20. Riley Unroe, SS (18) - Unroe is a promising player who had a nice pro debut last year. He can field his position and could hit a bit too. He has the potential to be a lot higher on the list at this time next year, and I know a lot of fans are already at that point with him.

21. Tyler Goeddel, 3B (21) - Goeddel kind of stagnated last year repeating the Midwest League, but he still has the tools. With his athleticism, I wonder if he might move around the diamond more in 2014 and play positions besides third base. He has to make better contact.

22. Blake Snell, LHP (21) - Snell has the stuff to place much higher on this list (like he did last year), but his walk rate was sixth highest in the minors among pitchers with more than 90 innings. Two of the pitchers higher than him have reached the majors (Andy Oliver and Maikel Cleto), but hopefully Snell can do a little better than that.

23. Mikie Mahtook, OF (24) - Like Goeddel, Mahtook didn't improve at all in his second tour at the same level. It's hard to see him ever being an everyday player at this point, but he could still become a decent option off the bench who could at least moonlight in center field and steal some bases.

24. Grayson Garvin, LHP (24) - Garvin hasn't pitched much since becoming a professional, but if his stuff is close to its pre-Tommy John surgery levels as the Baseball America handbook suggests, he warrants consideration. If he's healthy, he could move quickly with his pitchability.

25. Jeff Ames, RHP (23) - I suspect I'm lower on Ames than most. The results with Bowling Green were still good, but his strikeout tumbled to 18.0%. The handbook says he has a plus slider which should be getting some whiffs, but it didn't happen in 2013. He has to improve his changeup, or he'll be ticketed for the bullpen.

26. C.J. Riefenhauser, LHP (24) - Riefenhauser has a high probability of success, but he's the only no doubt reliever on this list. With his fastball and breaking ball, he struck out over 40% of lefty batters he faced in 2013, and he's had success as a reliever against righties too.

27. Dylan Floro, RHP (24) - The Rays drafted Floro twice, and it looks like their persistence could pay off. He moved quickly in his full-season debut by throwing a ton of strikes and generating ground balls. With his rough mechanics and average fastball, he could end up in the bullpen, but we'll see.

28. David Rodriguez, C (18) - Along with Mujica and Castillo, Rodriguez completes the trio of big international signings by the Rays in 2012. He wasn't ready to come to the U.S. like the two pitchers, but he performed very well, albeit in perhaps the friendliest park for hitters in pro baseball.

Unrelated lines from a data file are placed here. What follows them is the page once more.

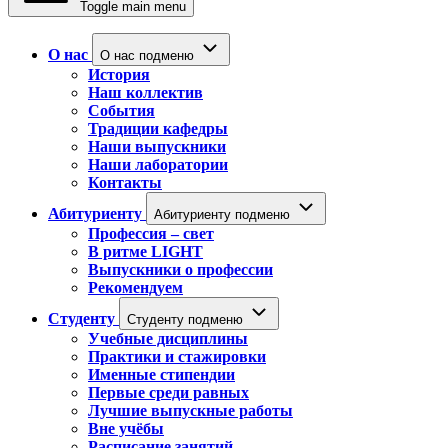
Toggle main menu
О нас
О нас подменю
История
Наш коллектив
События
Традиции кафедры
Наши выпускники
Наши лаборатории
Контакты
Абитуриенту
Абитуриенту подменю
Профессия – свет
В ритме LIGHT
Выпускники о профессии
Рекомендуем
Студенту
Студенту подменю
Учебные дисциплины
Практики и стажировки
Именные стипендии
Первые среди равных
Лучшие выпускные работы
Вне учёбы
Расписание занятий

29. Jake Faria, RHP (20) - Despite the strong season, there isn't much industry buzz around Faria. Maybe his stuff can't live up to the strikeout rate, or maybe with his changeup, he's just too advanced for short-season hitters. I hope he's tested with an assignment to Bowling Green.

30. Andres Gonzalez, RHP (20) - It's probably a bit too aggressive to have a young pitcher with 40 innings of experience on here already, but those innings in the Gulf Coast League were really, really good for Gonzalez. I'm not the first here on the bandwagon though.